Networking

NVIDIA MRC Enables Spectrum-X Ethernet for AI-At-Scale, Now at OCP

NVIDIA recently announced that Multipath Reliable Connection (MRC), an RDMA transport protocol developed for and in production on Spectrum-X Ethernet hardware, is now available to the broader industry via the OCP.

As clusters scale to hundreds of thousands of GPUs, standard Ethernet transport protocols lack the multipath awareness, congestion responsiveness, and failure-recovery speed needed to sustain efficient distributed training at that scale.

MRC addresses this structural limitation in AI training fabrics by allowing a single RDMA connection to distribute traffic across multiple network paths simultaneously, thereby enabling dynamic load balancing, real-time congestion avoidance, and microsecond-level path-failure recovery.

NVIDIA developed MRC in collaboration with AMD, Broadcom, Intel, Microsoft, and OpenAI. Publishing the specification through OCP extends the protocol’s reach beyond NVIDIA’s own hardware ecosystem, though the company expects its Spectrum-X implementation, backed by deep telemetry and fabric control, to remain the performance-optimized reference deployment.

Beyond the marketing launch, the contributing companies also released a technical paper, Resilient AI Supercomputer Networking using MRC and SRv6, describing the protocol and testing results.

What is MRC?

MRC extends the RoCE RC transport (the RDMA-over-Converged-Ethernet standard defined by the InfiniBand Trade Association) to enable true multipath operation. The central design decision is to shift responsibility for load balancing and failure handling from complex network switch control planes to the network endpoints, with end-to-end controls implemented in the NIC and host software stack.

Where standard RoCEv2 binds a queue pair to a single network path, MRC decouples the RDMA connection from path assignment, allowing a single connection to fan traffic across hundreds of paths simultaneously and to dynamically reassign paths based on real-time fabric conditions.

This is a deliberate architectural inversion relative to conventional Ethernet designs. In traditional fabrics, routing intelligence lives in the switches, and hosts have limited visibility into or control over how their traffic traverses the network.

MRC embeds routing logic at the host, enabling the endpoint to participate in path selection and congestion response. The network still provides feedback, but the host acts on it rather than waiting for the switch control plane to converge.

MRC builds on techniques developed by the Ultra Ethernet Consortium (UEC) and extends them with SRv6-based source routing to support large-scale AI networking fabrics. SRv6 (Segment Routing over IPv6) allows the host to specify the explicit path a packet should take through the network, with the path encoded directly in the packet header. 

This enables hardware-deterministic routing without requiring dynamic switch protocols to compute paths on-the-fly, simplifying the switch control plane and giving the host precise control over traffic placement across the fabric.

Core Capabilities

MRC’s technical capabilities span four primary areas: multipath load balancing, congestion management, failure recovery, and telemetry.

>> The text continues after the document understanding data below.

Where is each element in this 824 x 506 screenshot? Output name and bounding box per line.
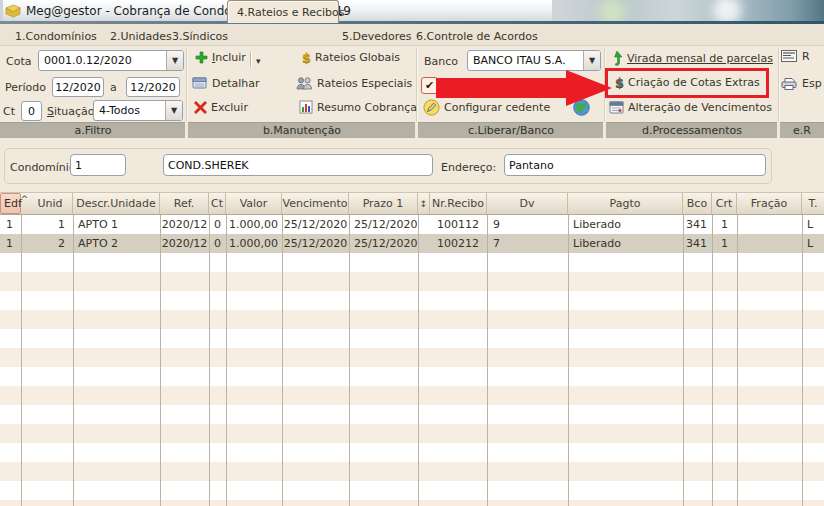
report-sheet-icon	[781, 50, 798, 63]
column-header-unid[interactable]: Unid	[28, 193, 73, 214]
cell-unid: 2	[28, 237, 73, 250]
cell-descr: APTO 1	[73, 218, 160, 231]
espelho-button[interactable]: Esp	[781, 77, 822, 90]
column-header-prazo1[interactable]: Prazo 1	[349, 193, 418, 214]
pencil-circle-icon	[423, 99, 440, 116]
column-header-ref[interactable]: Ref.	[160, 193, 209, 214]
column-header-valor[interactable]: Valor	[226, 193, 282, 214]
cell-bco: 341	[683, 218, 712, 231]
situacao-combobox[interactable]: 4-Todos ▼	[93, 100, 183, 121]
table-header: Edf ^ Unid Descr.Unidade Ref. Ct Valor V…	[0, 192, 824, 215]
periodo-conj-label: a	[110, 81, 117, 94]
detalhar-button[interactable]: Detalhar	[192, 76, 260, 90]
detail-cards-icon	[192, 76, 208, 90]
cell-ct: 0	[209, 218, 226, 231]
banco-value: BANCO ITAU S.A.	[468, 54, 583, 67]
resumo-cobranca-button[interactable]: Resumo Cobrança	[299, 100, 417, 114]
globe-icon[interactable]	[573, 99, 590, 116]
chevron-down-icon[interactable]: ▼	[166, 51, 183, 70]
incluir-dropdown-icon[interactable]: ▾	[256, 56, 261, 66]
calendar-icon	[609, 100, 624, 114]
column-header-edf[interactable]: Edf	[0, 193, 21, 214]
situacao-label: Situação	[47, 105, 95, 118]
column-header-bco[interactable]: Bco	[683, 193, 712, 214]
chevron-down-icon[interactable]: ▼	[583, 51, 600, 70]
virada-mensal-label: Virada mensal de parcelas	[627, 52, 773, 65]
condominio-label: Condomínio:	[10, 161, 79, 174]
bar-chart-icon	[299, 100, 313, 114]
situacao-value: 4-Todos	[94, 104, 165, 117]
table-empty-rows	[0, 253, 824, 506]
tab-unidades[interactable]: 2.Unidades	[110, 30, 172, 43]
periodo-from-input[interactable]: 12/2020	[52, 77, 104, 97]
cell-pagto: Liberado	[568, 218, 683, 231]
table-row-selected[interactable]: 1 2 APTO 2 2020/12 0 1.000,00 25/12/2020…	[0, 234, 824, 253]
column-header-pagto[interactable]: Pagto	[568, 193, 683, 214]
endereco-input[interactable]: Pantano	[504, 154, 766, 176]
configurar-cedente-button[interactable]: Configurar cedente	[423, 99, 550, 116]
column-header-nr-recibo[interactable]: Nr.Recibo	[430, 193, 487, 214]
app-icon	[5, 4, 22, 18]
alteracao-vencimentos-label: Alteração de Vencimentos	[628, 101, 772, 114]
configurar-cedente-label: Configurar cedente	[444, 101, 550, 114]
cota-combobox[interactable]: 0001.0.12/2020 ▼	[38, 50, 184, 71]
cell-bco: 341	[683, 237, 712, 250]
printer-icon	[781, 77, 798, 90]
banco-combobox[interactable]: BANCO ITAU S.A. ▼	[467, 50, 601, 71]
liberar-check-icon[interactable]: ✔	[421, 77, 438, 94]
ct-label: Ct	[3, 105, 15, 118]
rateios-globais-button[interactable]: $ Rateios Globais	[302, 51, 400, 64]
banco-label: Banco	[424, 55, 458, 68]
cell-vencimento: 25/12/2020	[282, 218, 349, 231]
dollar-icon: $	[302, 52, 311, 63]
red-x-icon	[194, 101, 207, 114]
tab-condominios[interactable]: 1.Condomínios	[15, 30, 97, 43]
two-people-icon	[296, 76, 313, 90]
incluir-button[interactable]: Incluir	[195, 51, 246, 64]
cell-dv: 9	[487, 218, 568, 231]
condominio-nome-input[interactable]: COND.SHEREK	[163, 154, 433, 176]
plus-icon	[195, 51, 208, 64]
virada-mensal-button[interactable]: Virada mensal de parcelas	[611, 51, 773, 66]
background-blur-region	[552, 0, 824, 21]
ct-input[interactable]: 0	[21, 101, 42, 121]
cell-ct: 0	[209, 237, 226, 250]
chevron-down-icon[interactable]: ▼	[165, 101, 182, 120]
excluir-button[interactable]: Excluir	[194, 101, 248, 114]
app-window: Meg@gestor - Cobrança de Condomínios v4.…	[0, 0, 824, 506]
column-header-ct[interactable]: Ct	[209, 193, 226, 214]
section-manutencao-label: b.Manutenção	[188, 124, 416, 138]
cell-nr-recibo: 100212	[430, 237, 487, 250]
relatorio-button[interactable]: R	[781, 50, 810, 63]
cell-dv: 7	[487, 237, 568, 250]
sort-asc-icon[interactable]: ^	[21, 193, 28, 214]
resumo-cobranca-label: Resumo Cobrança	[317, 101, 417, 114]
tab-rateios-recibos[interactable]: 4.Rateios e Recibos	[237, 6, 344, 19]
table-row[interactable]: 1 1 APTO 1 2020/12 0 1.000,00 25/12/2020…	[0, 215, 824, 234]
periodo-to-input[interactable]: 12/2020	[126, 77, 180, 97]
binoculars-icon[interactable]	[571, 79, 588, 94]
cell-edf: 1	[0, 237, 28, 250]
cell-crt: 1	[712, 218, 737, 231]
incluir-label: Incluir	[212, 51, 246, 64]
tab-devedores[interactable]: 5.Devedores	[342, 30, 412, 43]
cell-edf: 1	[0, 218, 28, 231]
column-header-t[interactable]: T.	[802, 193, 824, 214]
sort-both-icon[interactable]: ↕	[418, 193, 430, 214]
column-header-dv[interactable]: Dv	[487, 193, 568, 214]
column-header-fracao[interactable]: Fração	[737, 193, 802, 214]
tab-controle-acordos[interactable]: 6.Controle de Acordos	[416, 30, 538, 43]
column-header-descr-unidade[interactable]: Descr.Unidade	[73, 193, 160, 214]
detalhar-label: Detalhar	[212, 77, 260, 90]
condominio-numero-input[interactable]: 1	[70, 154, 126, 176]
column-header-crt[interactable]: Crt	[712, 193, 737, 214]
cell-descr: APTO 2	[73, 237, 160, 250]
cell-t: L	[802, 237, 824, 250]
section-filtro-label: a.Filtro	[0, 124, 186, 138]
tab-sindicos[interactable]: 3.Síndicos	[172, 30, 228, 43]
column-header-vencimento[interactable]: Vencimento	[282, 193, 349, 214]
cell-unid: 1	[28, 218, 73, 231]
alteracao-vencimentos-button[interactable]: Alteração de Vencimentos	[609, 100, 772, 114]
cell-t: L	[802, 218, 824, 231]
rateios-especiais-button[interactable]: Rateios Especiais	[296, 76, 412, 90]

Each addresses a distinct failure mode that becomes acute at the scale of frontier AI training clusters, where a single training step can involve millions of synchronous data transfers and a single delayed transfer can cause GPU idle time across thousands of nodes.

MRC delivers:

  • Multipath packet spraying: MRC spreads individual packets for a single RDMA connection across hundreds of network paths simultaneously. This distributes traffic load across the full available fabric capacity rather than concentrating flows on a subset of paths, which is the primary source of hot spots in conventional single-path RoCEv2 deployments. Each packet can take a different path to the destination; the receiver reassembles them in order.
  • SRv6 source routing: MRC uses SRv6 to give the host explicit control over packet path selection. Rather than relying on switch-level Equal-Cost Multipath (ECMP) hashing (which can create uneven load distribution across links) the NIC encodes the intended path in the packet header. This allows the host to steer traffic away from congested or failed segments without switch coordination, and it enables large operators to disable dynamic routing protocols in switches entirely, replacing them with static routes and reducing switch control-plane complexity.
  • Real-time congestion-aware routing: MRC ingests high-frequency telemetry signals from the fabric, including congestion indicators, packet loss events, and per-path utilization. It uses them to adjust path selection in real time. The protocol does not wait for timeout-driven congestion-control mechanisms to respond; it proactively reroutes around overloaded links.
  • Selective retransmission: When packet loss occurs, MRC retransmits only the lost packets rather than triggering window-based retransmission, which resends large blocks of data. This minimizes the bandwidth cost of recovery and reduces the impact of transient link faults on long-running training jobs.
  • Microsecond hardware-failure bypass: MRC detects path failures at hardware speed and reroutes traffic within microseconds. Conventional network fabrics can take seconds or tens of seconds to stabilize after a link or switch failure, during which synchronized GPU training jobs stall.
  • High-frequency telemetry: MRC includes a built-in continuous telemetry reporting network conditions (e.g., congestion signals, packet loss, and per-path utilization) at intervals fine enough to support microsecond-level routing decisions. Administrators also gain per-path traffic visibility for diagnosis and troubleshooting at scale.

Topology and Scale

A key architectural claim from OpenAI is that MRC’s multipath design enables a two-tier Ethernet switch topology to connect more than 100,000 GPUs, a configuration that conventional 800 Gb/s networks require three or four switch tiers to achieve.

Source: OpenAI

Reducing switch tiers lowers power consumption, component count, and network costs for clusters at this scale. This is due to MRC’s ability to exploit full fabric bandwidth across all available paths without creating the hot spots that force operators to add switch tiers for headroom.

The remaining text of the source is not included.